Wild Wild Country

La pasión del combatiente

Vestían de rojo, bailaban y cantaban sin parar, se abrazaban y lloraban de emoción convencidos de haber descubierto el sentido de la vida. Se hacían llamar Sannyasin y eran fieles seguidores del gurú espiritual Baghwan Shree Rajneesh, más tarde conocido como Osho.

La última joya de Netflix, en formato miniserie documental, es Wild Wild Country y cuenta la aventura de este grupo (¿secta?) en las áridas tierras de Oregón.

Dirigida por los hermanos Chapman y Maclain Way, este documental de unas seis horas de duración dividido en seis magníficos episodios nos cuenta como, a principios de los años 80, el culto Rajneesh trasladó su sede desde la India hasta Oregón, donde encontraron un terreno de 24.000 hectáreas en el cual construir su ciudad ideal.

Sannyasin

Los Sannyasin construyeron en tiempo récord una ciudad entera, con su red de alcantarillado, su centro comercial, su sistema bancario e incluso su propio aeropuerto.

Dedicando el tiempo a la meditación, al sexo libre y a la construcción próspera de esta ciudad, los seguidores de Osho crecían en número de manera casi exponencial. Fundaron la ciudad utópica de Rajneeshpuram y a partir de ese momento empezaron a surgir los problemas.

El documental de los Way esclarece de manera convincente el auge y declive de esta ciudad idílica y los conflictos entre esta y los vecinos, e incluso con el gobierno federal. Con los testimonios de exseguidores del Bagwhan, de fiscales implicados en el caso y de vecinos indignados, logran tejer un relato que camina constantemente al filo de la locura: Buffets de ensaladas envenenadas, intentos de asesinato con jeringuillas, redadas de la guardia nacional, cantidades inimaginables de Rolls Royce, relojes de diamantes, jets privados y mucha gente aparentemente iluminada.
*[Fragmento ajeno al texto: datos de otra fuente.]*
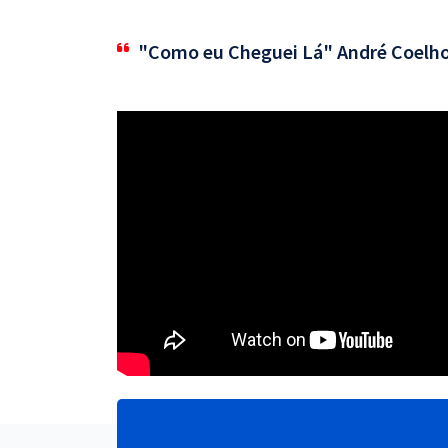
"Como eu Cheguei Lá" André Coelh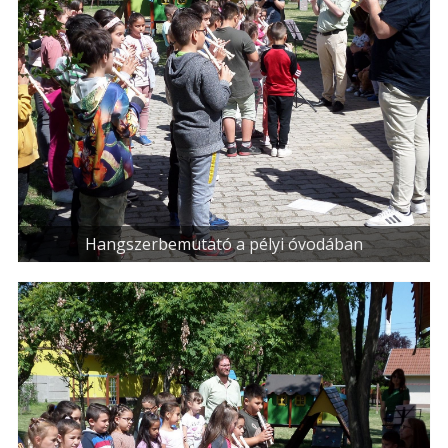
Hangszerbemutató a pélyi óvodában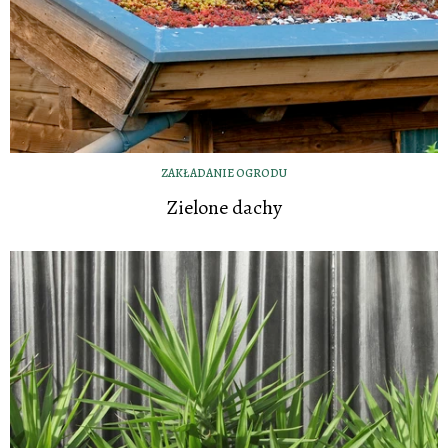
ZAKŁADANIE OGRODU
Zielone dachy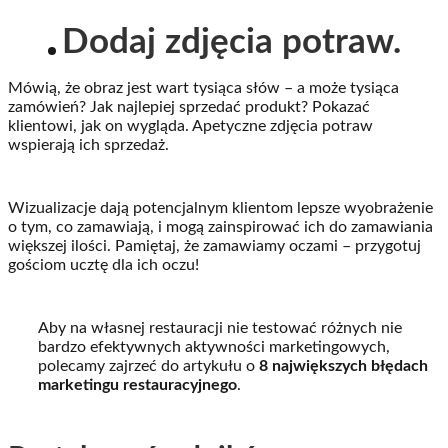
Dodaj zdjęcia potraw.
Mówią, że obraz jest wart tysiąca słów – a może tysiąca
zamówień? Jak najlepiej sprzedać produkt? Pokazać
klientowi, jak on wygląda. Apetyczne zdjęcia potraw
wspierają ich sprzedaż.
Wizualizacje dają potencjalnym klientom lepsze wyobrażenie
o tym, co zamawiają, i mogą zainspirować ich do zamawiania
większej ilości. Pamiętaj, że zamawiamy oczami – przygotuj
gościom ucztę dla ich oczu!
Aby na własnej restauracji nie testować różnych nie
bardzo efektywnych aktywności marketingowych,
polecamy zajrzeć do artykułu o
8 największych błędach
marketingu restauracyjnego
.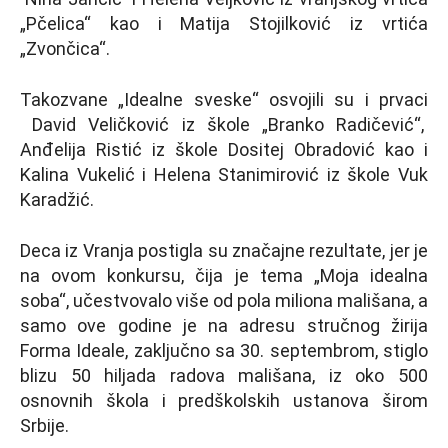
„Pčelica“ kao i Matija Stojilković iz vrtića
„Zvončica“.
Takozvane „Idealne sveske“ osvojili su i prvaci
David Veličković iz škole „Branko Radičević“,
Anđelija Ristić iz škole Dositej Obradović kao i
Kalina Vukelić i Helena Stanimirović iz škole Vuk
Karadžić.
Deca iz Vranja postigla su značajne rezultate, jer je
na ovom konkursu, čija je tema „Moja idealna
soba“, učestvovalo više od pola miliona mališana, a
samo ove godine je na adresu stručnog žirija
Forma Ideale, zaključno sa 30. septembrom, stiglo
blizu 50 hiljada radova mališana, iz oko 500
osnovnih škola i predškolskih ustanova širom
Srbije.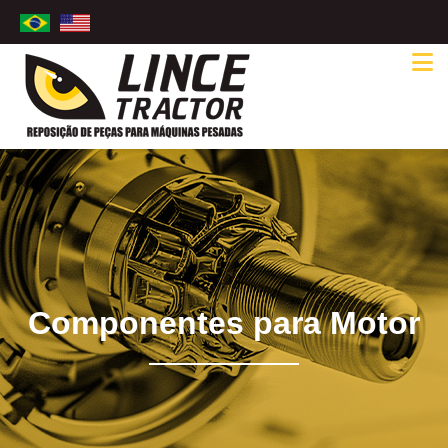
Componentes para Motor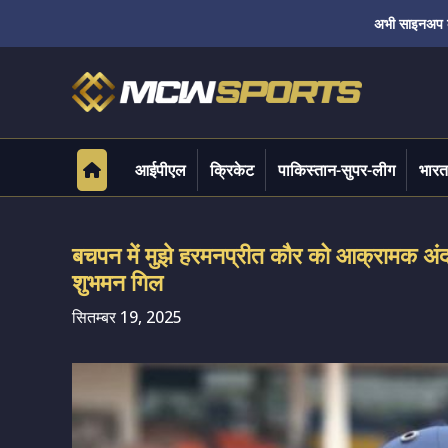
अभी साइनअप करे
आईपीएल
क्रिकेट
पाकिस्तान-सुपर-लीग
भारत
बचपन में मुझे हरमनप्रीत कौर को आक्रामक अंदाज
शुभमन गिल
सितम्बर 19, 2025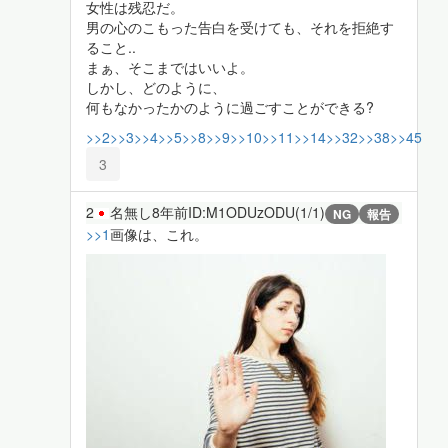
女性は残忍だ。
男の心のこもった告白を受けても、それを拒絶す
ること..
まぁ、そこまではいいよ。
しかし、どのように、
何もなかったかのように過ごすことができる?
>>2
>>3
>>4
>>5
>>8
>>9
>>10
>>11
>>14
>>32
>>38
>>45
3
2
名無し
8年前
ID:M1ODUzODU(1/1)
NG
報告
>>1
画像は、これ。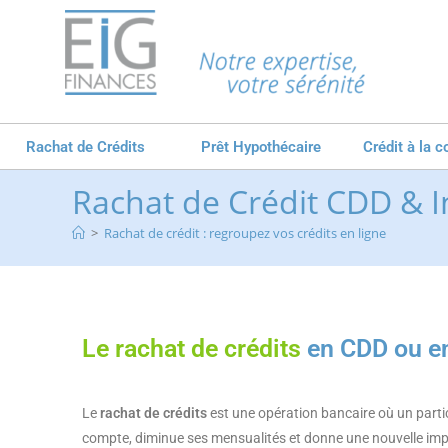
Rachat de Crédits
Prêt Hypothécaire
Crédit à la
Rachat de Crédit CDD & I
>
Rachat de crédit : regroupez vos crédits en ligne
Le rachat de crédits
en CDD ou en
Le
rachat de crédits
est une opération bancaire où un particul
compte, diminue ses mensualités et donne une nouvelle imp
Lo más interesante del documental, a parte del morbo que cualquier historia sobre sectas y lideres espirituales destila, es seguramente la cantidad de temas que se plantean de fondo. Temas candentes como la inmigración, la libertad de expresión o la judicialización de la política tienen aquí un rescoldo donde uno puede plantearse todo tipo de dudas.

Sannyasin

Resultan convincentes casi todos los bandos (impresiona ver la pasión que transmiten a día de hoy los protagonistas de la historia) y resulta tremendamente divertido (dentro de lo surrealista del relato) ver hasta que punto fueron capaces de llegar.

Y detrás de todo esto aparece la figura de Osho, un líder silencioso, amante del lujo y el poder que, misteriosamente, a los 30 años de su muerte, sigue siendo referente para muchas personas en el mundo. Descubrir la impactante figura de su secretaria Sheela es otro regalo de este grandioso documental.

Bajo el compás de la perfecta música del tercer hermano Way (Brocker) y la producción a prueba de bomba de los hermanos Duplass, Wild Wild Country es una cita obligada para todo amante de las historias reales que parecen ficción. Hipnótica, fascinante y generosamente caótica.